**Activity**
Omit the pictures from the entries below and retype everything else exactly.

**Source material**

• • • • •

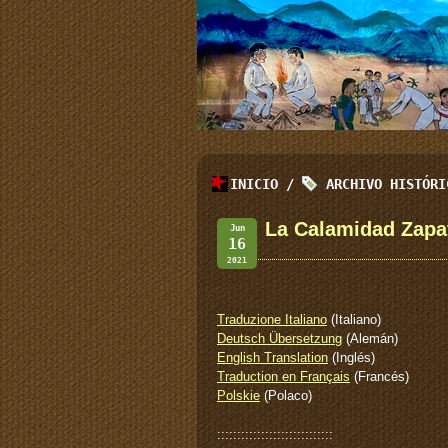
INICIO
/
ARCHIVO HISTÓR
La Calamidad Zapa
Jun
16
2021
Traduzione Italiano
(Italiano)
Deutsch Übersetzung
(Alemán)
English Translation
(Inglés)
Traduction en Français
(Francés)
Polskie
(Polaco)
:::::::::::::::::::::::::::::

• • • • •

**Answer box**
INICIO
/
ARCHIVO HISTÓR
La Calamidad Zapa
Jun
16
2021
Traduzione Italiano
(Italiano)
Deutsch Übersetzung
(Alemán)
English Translation
(Inglés)
Traduction en Français
(Francés)
Polskie
(Polaco)
:::::::::::::::::::::::::::::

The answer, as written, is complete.